*EXERCISE GOAL:* In the data that follows, count the lines where "selector" appears, and write only the number.

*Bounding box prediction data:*
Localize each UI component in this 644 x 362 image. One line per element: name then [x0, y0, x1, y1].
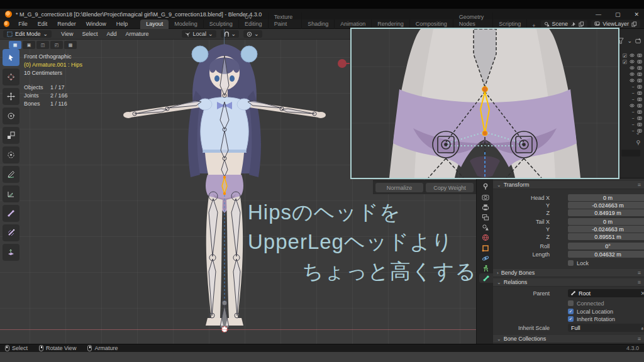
tool-move[interactable]: [3, 88, 19, 105]
closed-eye-icon[interactable]: ⌣: [631, 116, 635, 121]
closed-eye-icon[interactable]: ⌣: [631, 97, 635, 102]
viewport-menu-select[interactable]: Select: [77, 31, 102, 37]
normalize-button[interactable]: Normalize: [375, 183, 423, 192]
camera-icon[interactable]: [637, 97, 642, 102]
tool-bone-envelope[interactable]: [3, 224, 19, 241]
camera-icon[interactable]: [637, 53, 642, 58]
expand-caret-icon[interactable]: ⌄: [497, 182, 501, 188]
camera-icon[interactable]: [637, 72, 642, 77]
tab-view-layer[interactable]: [479, 212, 492, 222]
panel-menu-icon[interactable]: ≡: [638, 182, 641, 188]
menu-render[interactable]: Render: [52, 21, 81, 27]
eye-icon[interactable]: [630, 72, 635, 77]
chevron-down-icon[interactable]: ⌄: [627, 38, 632, 44]
tool-measure[interactable]: [3, 185, 19, 202]
panel-menu-icon[interactable]: ≡: [638, 336, 641, 342]
workspace-tab-modeling[interactable]: Modeling: [169, 19, 204, 29]
scene-selector[interactable]: Scene: [541, 20, 588, 28]
select-mode-tweak[interactable]: ▦: [9, 41, 21, 49]
tab-physics[interactable]: [479, 253, 492, 263]
tool-transform[interactable]: [3, 146, 19, 163]
clear-parent-icon[interactable]: ✕: [640, 290, 644, 297]
chevron-down-icon[interactable]: ⌄: [635, 129, 640, 136]
roll-field[interactable]: 0°: [568, 243, 644, 250]
outliner-row[interactable]: ⌣: [623, 84, 642, 89]
workspace-tab-layout[interactable]: Layout: [140, 19, 169, 29]
tab-output[interactable]: [479, 202, 492, 212]
bendy-bones-panel-header[interactable]: › Bendy Bones ≡: [493, 269, 644, 277]
exclude-checkbox[interactable]: ✓: [623, 60, 627, 64]
outliner-row[interactable]: ⌣: [623, 97, 642, 102]
tail-x-field[interactable]: 0 m: [568, 218, 644, 225]
outliner-row[interactable]: ⌣: [623, 109, 642, 114]
workspace-tab-texture-paint[interactable]: Texture Paint: [269, 13, 302, 29]
animate-dot[interactable]: •: [641, 325, 643, 331]
expand-caret-icon[interactable]: ⌄: [497, 280, 501, 285]
eye-icon[interactable]: [630, 53, 635, 58]
tool-scale[interactable]: [3, 127, 19, 144]
outliner-search-field[interactable]: [621, 150, 640, 156]
tool-rotate[interactable]: [3, 107, 19, 124]
tab-scene[interactable]: [479, 222, 492, 232]
menu-window[interactable]: Window: [81, 21, 111, 27]
parent-field[interactable]: Root ✕: [568, 289, 644, 297]
camera-icon[interactable]: [637, 78, 642, 83]
camera-icon[interactable]: [637, 116, 642, 121]
tool-cursor[interactable]: [3, 69, 19, 85]
tail-y-field[interactable]: -0.024663 m: [568, 226, 644, 233]
camera-icon[interactable]: [637, 109, 642, 114]
select-mode-lasso[interactable]: ◰: [50, 41, 63, 49]
outliner-row[interactable]: ✓: [623, 53, 642, 58]
panel-menu-icon[interactable]: ≡: [638, 270, 641, 276]
expand-caret-icon[interactable]: ⌄: [497, 336, 501, 342]
copy-icon[interactable]: [579, 21, 584, 27]
inherit-scale-dropdown[interactable]: Full ⌄: [568, 324, 644, 332]
menu-help[interactable]: Help: [111, 21, 133, 27]
head-x-field[interactable]: 0 m: [568, 194, 644, 201]
new-collection-icon[interactable]: [635, 38, 641, 44]
tab-object-data[interactable]: [479, 263, 492, 273]
eye-icon[interactable]: [630, 65, 635, 70]
outliner-row[interactable]: ⌣: [623, 90, 642, 96]
tab-render[interactable]: [479, 192, 492, 202]
lock-checkbox[interactable]: [568, 260, 574, 266]
select-mode-box[interactable]: ▣: [23, 41, 35, 49]
menu-edit[interactable]: Edit: [33, 21, 53, 27]
camera-icon[interactable]: [637, 59, 642, 64]
tab-tool[interactable]: [479, 182, 492, 191]
tab-world[interactable]: [479, 233, 492, 242]
viewlayer-selector[interactable]: ViewLayer: [591, 20, 640, 28]
minimize-button[interactable]: —: [596, 11, 601, 18]
workspace-tab-uv-editing[interactable]: UV Editing: [239, 13, 269, 29]
outliner-row[interactable]: [623, 103, 642, 108]
tab-object[interactable]: [479, 243, 492, 253]
outliner-row[interactable]: ⌣: [623, 122, 642, 127]
eye-icon[interactable]: [630, 103, 635, 108]
outliner-row[interactable]: [623, 78, 642, 83]
close-button[interactable]: ✕: [634, 11, 639, 18]
viewport-menu-view[interactable]: View: [57, 31, 77, 37]
pin-icon[interactable]: [570, 21, 576, 27]
menu-file[interactable]: File: [13, 21, 33, 27]
camera-icon[interactable]: [637, 90, 642, 96]
closed-eye-icon[interactable]: ⌣: [631, 90, 635, 96]
camera-icon[interactable]: [637, 122, 642, 127]
outliner-row[interactable]: ✓: [623, 59, 642, 64]
camera-icon[interactable]: [637, 65, 642, 70]
eye-icon[interactable]: [630, 59, 635, 64]
outliner-row[interactable]: ⌣: [623, 116, 642, 121]
tool-extrude[interactable]: [3, 244, 19, 261]
camera-icon[interactable]: [637, 84, 642, 89]
closed-eye-icon[interactable]: ⌣: [631, 122, 635, 127]
pin-icon[interactable]: ⚲: [636, 140, 640, 146]
tail-z-field[interactable]: 0.89551 m: [568, 233, 644, 240]
copy-weight-button[interactable]: Copy Weight: [426, 183, 474, 192]
outliner-row[interactable]: [623, 72, 642, 77]
local-location-checkbox[interactable]: ✓: [568, 309, 574, 314]
collapse-caret-icon[interactable]: ›: [497, 270, 499, 276]
closed-eye-icon[interactable]: ⌣: [631, 109, 635, 114]
select-mode-paint[interactable]: ▩: [64, 41, 77, 49]
connected-checkbox[interactable]: [568, 300, 574, 306]
inherit-rotation-checkbox[interactable]: ✓: [568, 316, 574, 322]
length-field[interactable]: 0.04632 m: [568, 251, 644, 258]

*OUTPUT OF THE EXERCISE:* 2